Aim of the exercise:
Only a number is expected: the count of lines in the listing where "privacy" occurs.

···

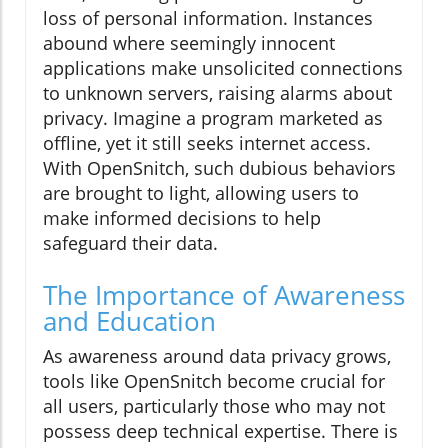
loss of personal information. Instances
abound where seemingly innocent
applications make unsolicited connections
to unknown servers, raising alarms about
privacy. Imagine a program marketed as
offline, yet it still seeks internet access.
With OpenSnitch, such dubious behaviors
are brought to light, allowing users to
make informed decisions to help
safeguard their data.
The Importance of Awareness
and Education
As awareness around data privacy grows,
tools like OpenSnitch become crucial for
all users, particularly those who may not
possess deep technical expertise. There is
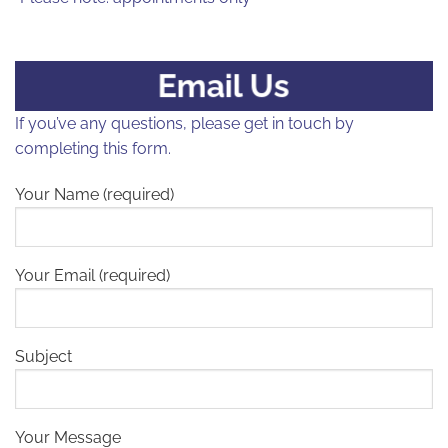
Email Us
If you’ve any questions, please get in touch by
completing this form.
Your Name (required)
Your Email (required)
Subject
Your Message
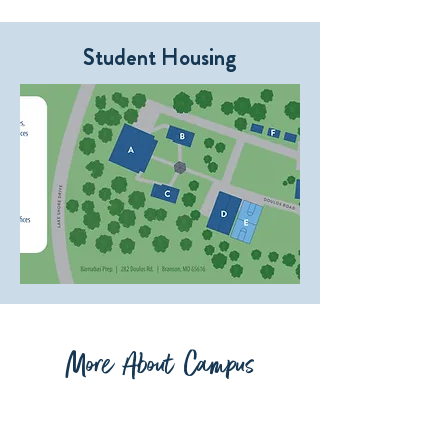
Student Housing
More About Campus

···

Reply to the exercise:
2